I’m working the next 2 nights.
It’s nice to have a break sometimes, to get away from the drama that is the ICU. The last shift I worked my patient started crashing. They had been “fine” most of the night and then they weren’t “fine”. I almost lost them.
It’s amazing sometimes how quickly things can change. How swift things can go from okay to bad to worse. When things go worse it usually takes days to recover and that waiting time is difficult, almost unbearable for families because there’s no guarantee that it will go from worse to better.
I had a friend with me that day. A friend that is about to enter her senior year in high school. She flew in from Nashville, TN to spend some time with me. I invited her to spend a weekend learning about the hospital, the ICU, critical care, nursing duties, my responsibilities, and to essentially let her shadow my life.

She watched when the patient started crashing, when we intubated, placed the central line, the arterial line, and simply worked as a team to emergently save the patient.
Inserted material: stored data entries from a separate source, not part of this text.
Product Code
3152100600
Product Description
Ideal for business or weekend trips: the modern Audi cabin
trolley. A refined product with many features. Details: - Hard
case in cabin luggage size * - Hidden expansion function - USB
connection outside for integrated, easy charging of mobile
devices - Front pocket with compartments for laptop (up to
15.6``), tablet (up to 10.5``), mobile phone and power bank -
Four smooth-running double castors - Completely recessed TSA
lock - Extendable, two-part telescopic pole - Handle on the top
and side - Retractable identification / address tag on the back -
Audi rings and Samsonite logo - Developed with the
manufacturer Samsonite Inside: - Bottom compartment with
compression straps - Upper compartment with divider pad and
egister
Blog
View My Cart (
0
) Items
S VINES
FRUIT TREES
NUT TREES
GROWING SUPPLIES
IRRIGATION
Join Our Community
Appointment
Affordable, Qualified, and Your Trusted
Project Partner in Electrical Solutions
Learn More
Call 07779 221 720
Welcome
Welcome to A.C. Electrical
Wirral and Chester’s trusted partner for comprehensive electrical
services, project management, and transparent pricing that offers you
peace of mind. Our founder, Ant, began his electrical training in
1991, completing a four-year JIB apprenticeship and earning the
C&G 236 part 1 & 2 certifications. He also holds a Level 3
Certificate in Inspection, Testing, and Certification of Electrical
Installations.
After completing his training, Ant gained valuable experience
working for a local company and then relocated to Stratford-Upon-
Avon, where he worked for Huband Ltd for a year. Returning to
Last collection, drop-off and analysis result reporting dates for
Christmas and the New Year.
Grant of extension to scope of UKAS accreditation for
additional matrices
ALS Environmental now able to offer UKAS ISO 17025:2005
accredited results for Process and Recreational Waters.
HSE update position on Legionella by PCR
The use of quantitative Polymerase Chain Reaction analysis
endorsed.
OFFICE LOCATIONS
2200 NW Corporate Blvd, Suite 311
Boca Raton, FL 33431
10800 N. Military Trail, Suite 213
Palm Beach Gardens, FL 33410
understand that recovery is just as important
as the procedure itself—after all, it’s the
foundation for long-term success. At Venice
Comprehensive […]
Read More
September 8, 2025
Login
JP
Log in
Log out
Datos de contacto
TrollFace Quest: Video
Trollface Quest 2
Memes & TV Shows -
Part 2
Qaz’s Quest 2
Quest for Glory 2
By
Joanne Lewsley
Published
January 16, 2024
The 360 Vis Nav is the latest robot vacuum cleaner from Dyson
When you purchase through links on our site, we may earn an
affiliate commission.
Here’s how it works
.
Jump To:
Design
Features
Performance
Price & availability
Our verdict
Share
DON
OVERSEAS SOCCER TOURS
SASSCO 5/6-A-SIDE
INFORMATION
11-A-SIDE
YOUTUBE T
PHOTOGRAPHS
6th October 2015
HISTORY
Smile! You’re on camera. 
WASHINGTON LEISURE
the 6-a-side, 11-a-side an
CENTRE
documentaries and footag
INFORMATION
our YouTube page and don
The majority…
I’ve seen this situation numerous times; it’s what I do. She had never seen that situation before.
I don’t have her eyes. I don’t know exactly what she saw and how that situation impacted her. But I believe that event had the potential to be a life altering moment in her life. It had the potential to shape her view of health care, critical care, team work, and emergent situations.
I’ve been off for 9 days.
I’m working the next 2 nights. Hopefully, with different eyes.